IR spectroscopy takes its name from the wavelengths of light it uses. There are a range of different implementations of infrared spectroscopy, ranging from simple absorbance/transmission measurements to more complex attenuated total reflection (ATR) configurations. Still, all rely on the same principle.  

When a molecule interacts with a photon, if the incident photon's energy is equal to the spacing between its energy levels, there is a probability of the photon being absorbed. It also results in the excitation of a spectroscopic transition in the molecule.

The more atoms a molecule has, the greater the number of vibrational modes and degrees of freedom. Each of those vibrational modes has a particular energy, or frequency, associated with it related to the bond strength between the associated atoms. This is, in turn, influenced by their masses and surrounding chemical environments.

In a simple scanning transmission experiment, an infrared beam is passed through the sample, and the beam's energy is stepped across a range. A detector records any depletion in the intensity of the light as it is absorbed by various vibrational modes in the sample to recover the infrared spectrum.

IR spectroscopy can be used for species identification because every molecule has its own 'fingerprint' spectrum. As the exact energies and intensities of the vibrational transitions vary with chemical structure, IR spectroscopy can provide specific structural information on a molecule.

Raman Spectroscopy

Raman spectroscopy involves a slightly more complex process than IR transmission spectroscopy but can also be used to recover information on the vibrational structure of molecules. In a Raman experiment, the sample is irradiated with an intense light source, typically a laser. Some photons will be inelastically scattered by the molecule, with energies greater or smaller than the incident photon energy. This energetic displacement, the 'Raman shift', can be used to investigate transitions such as vibrational transitions in the molecule.

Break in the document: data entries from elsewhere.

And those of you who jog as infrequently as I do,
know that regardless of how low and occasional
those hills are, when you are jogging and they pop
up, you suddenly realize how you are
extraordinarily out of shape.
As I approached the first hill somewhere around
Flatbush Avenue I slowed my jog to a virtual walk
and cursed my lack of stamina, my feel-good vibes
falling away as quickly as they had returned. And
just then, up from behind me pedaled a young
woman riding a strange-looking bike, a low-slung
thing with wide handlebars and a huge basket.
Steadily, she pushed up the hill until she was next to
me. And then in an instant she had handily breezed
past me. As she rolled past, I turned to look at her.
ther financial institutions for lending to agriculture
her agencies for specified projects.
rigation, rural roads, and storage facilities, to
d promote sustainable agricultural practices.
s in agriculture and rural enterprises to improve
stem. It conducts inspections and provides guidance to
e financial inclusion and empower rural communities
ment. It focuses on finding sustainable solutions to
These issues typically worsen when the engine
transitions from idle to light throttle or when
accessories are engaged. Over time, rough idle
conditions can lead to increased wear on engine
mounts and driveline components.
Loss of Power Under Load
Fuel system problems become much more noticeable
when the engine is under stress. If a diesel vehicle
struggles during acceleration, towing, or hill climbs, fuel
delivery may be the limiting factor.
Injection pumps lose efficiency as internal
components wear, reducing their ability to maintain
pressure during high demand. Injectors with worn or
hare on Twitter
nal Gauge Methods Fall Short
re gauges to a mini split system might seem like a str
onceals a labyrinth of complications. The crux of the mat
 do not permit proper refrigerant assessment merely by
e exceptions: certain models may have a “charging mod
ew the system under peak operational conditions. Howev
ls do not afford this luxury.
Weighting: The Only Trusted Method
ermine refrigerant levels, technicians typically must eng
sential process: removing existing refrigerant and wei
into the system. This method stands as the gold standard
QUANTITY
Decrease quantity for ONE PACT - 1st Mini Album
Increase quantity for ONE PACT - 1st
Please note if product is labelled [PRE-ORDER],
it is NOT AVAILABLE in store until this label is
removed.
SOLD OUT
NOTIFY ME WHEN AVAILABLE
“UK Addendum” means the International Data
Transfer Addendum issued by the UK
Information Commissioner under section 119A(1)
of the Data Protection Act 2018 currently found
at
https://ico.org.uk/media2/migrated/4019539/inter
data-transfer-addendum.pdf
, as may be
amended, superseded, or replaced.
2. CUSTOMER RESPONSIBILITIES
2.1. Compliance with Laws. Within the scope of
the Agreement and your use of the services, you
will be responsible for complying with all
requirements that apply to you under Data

While excitation wavelengths in the near-infrared to UV are the most common, it is possible to stimulate Raman processes with a range of photon energies to investigate different phenomena and other transitions such as electronic. Variations of Raman spectroscopy using multiple pulse sequences are also becoming increasingly popular, even in microscopy applications, due to their sensitivity to different physical phenomena.2

Particularly in microscopy, some of the developments of variations in Raman methodology, including coherent anti-Stokes Raman Scattering (CARS), are to enhance tissue penetration in cell samples, reduce issues from fluorescence, and signal interference from unwanted scattering.3 For specimens that fluoresce efficiently, recording the weak Raman signal on top of a strong fluorescence background can be nearly impossible.

How Do Infrared and Raman Spectroscopy Differ?

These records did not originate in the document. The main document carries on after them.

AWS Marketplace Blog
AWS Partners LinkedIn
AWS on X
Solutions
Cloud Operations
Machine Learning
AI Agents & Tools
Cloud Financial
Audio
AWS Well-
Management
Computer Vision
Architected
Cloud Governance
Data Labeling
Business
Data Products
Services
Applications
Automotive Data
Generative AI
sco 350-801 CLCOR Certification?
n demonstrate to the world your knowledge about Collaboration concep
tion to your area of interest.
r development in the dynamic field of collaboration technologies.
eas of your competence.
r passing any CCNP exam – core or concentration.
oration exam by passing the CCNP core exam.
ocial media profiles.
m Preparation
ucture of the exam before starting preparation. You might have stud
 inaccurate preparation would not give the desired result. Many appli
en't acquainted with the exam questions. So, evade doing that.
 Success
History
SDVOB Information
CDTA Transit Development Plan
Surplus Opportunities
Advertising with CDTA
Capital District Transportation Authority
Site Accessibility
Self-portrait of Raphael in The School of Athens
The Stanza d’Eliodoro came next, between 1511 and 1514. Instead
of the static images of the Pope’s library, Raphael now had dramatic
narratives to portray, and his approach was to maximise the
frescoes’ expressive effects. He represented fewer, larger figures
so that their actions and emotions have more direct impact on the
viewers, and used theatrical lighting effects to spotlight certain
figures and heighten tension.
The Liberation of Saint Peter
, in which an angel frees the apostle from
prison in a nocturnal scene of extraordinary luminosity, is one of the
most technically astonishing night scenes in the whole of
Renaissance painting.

One of the crucial fundamental differences between Raman and infrared is the selection rules of the excitation process. A vibrational mode is considered to be infrared active if there is a change in the dipole moment across the bond during the vibration. Typically, the intensity of the observed transition is proportional to this dipole moment, which is why bonds to very electronegative elements like the oxygen in a carbonyl group show very high infrared activity.

A Raman process, however, involves a different type of interaction with the molecule. Here, a Raman active mode is not dependent on a change in the dipole moment during the vibration but instead relies on a change in the polarizability.

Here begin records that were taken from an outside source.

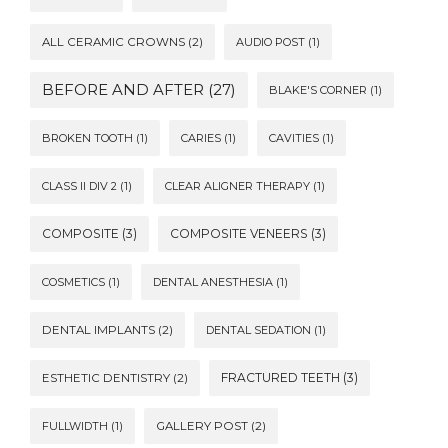
ALL CERAMIC CROWNS
(2)
AUDIO POST
(1)
BEFORE AND AFTER
(27)
BLAKE'S CORNER
(1)
BROKEN TOOTH
(1)
CARIES
(1)
CAVITIES
(1)
CLASS II DIV 2
(1)
CLEAR ALIGNER THERAPY
(1)
COMPOSITE
(3)
COMPOSITE VENEERS
(3)
COSMETICS
(1)
DENTAL ANESTHESIA
(1)
DENTAL IMPLANTS
(2)
DENTAL SEDATION
(1)
FRACTURED TEETH
(3)
ESTHETIC DENTISTRY
(2)
FULLWIDTH
(1)
GALLERY POST
(2)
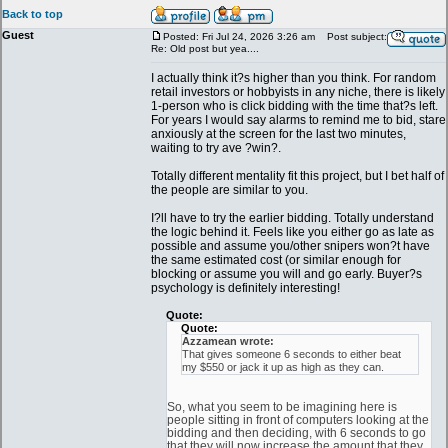
Back to top
Guest
Posted: Fri Jul 24, 2026 3:26 am
Post subject:
Re: Old post but yea....
I actually think it?s higher than you think. For random
retail investors or hobbyists in any niche, there is likely
1-person who is click bidding with the time that?s left.
For years I would say alarms to remind me to bid, stare
anxiously at the screen for the last two minutes,
waiting to try ave ?win?.
Totally different mentality fit this project, but I bet half of
the people are similar to you.
I?ll have to try the earlier bidding. Totally understand
the logic behind it. Feels like you either go as late as
possible and assume you/other snipers won?t have
the same estimated cost (or similar enough for
blocking or assume you will and go early. Buyer?s
psychology is definitely interesting!
Quote:
Quote:
Azzamean wrote:
That gives someone 6 seconds to either beat
my $550 or jack it up as high as they can.
So, what you seem to be imagining here is
people sitting in front of computers looking at the
bidding and then deciding, with 6 seconds to go
that they will now increase the amount that they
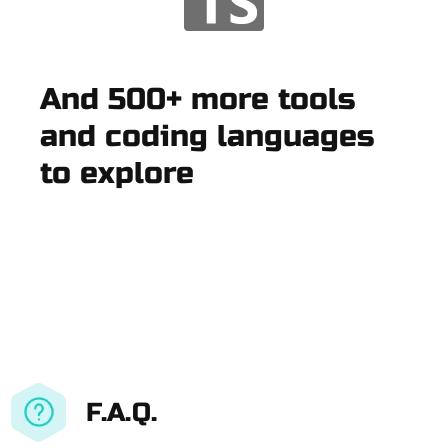
And 500+ more tools
and coding languages
to explore
F.A.Q.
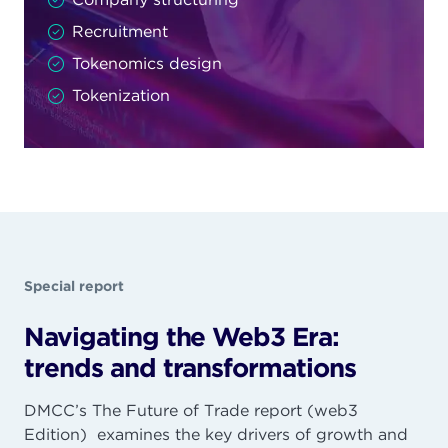
Recruitment
Tokenomics design
Tokenization
Special report
Navigating the Web3 Era:
trends and transformations
DMCC’s The Future of Trade report (web3
Edition) examines the key drivers of growth and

For homonuclear diatomic molecules, their vibrational modes are all Raman active but IR inactive. This difference in the selection rules that govern the spectroscopy technique makes IR and Raman highly complementary.

Raman scattering is an inherently weak effect. The need to use longer excitation wavelengths to avoid excess fluorescence further reduces the intensity of Raman signals. However, when it comes to microscopy applications, Raman measurements typically require less sample preparation and have fewer restrictions on sample thicknesses used.4

While infrared detectors, particularly in the mid-infrared, can be costly and often suffer from high noise levels5, standard IR spectrometers are generally much cheaper than their Raman equivalent. The potential need for multiple excitation wavelengths and laser sources for different sample types can also further drive up the Raman experiments' costs.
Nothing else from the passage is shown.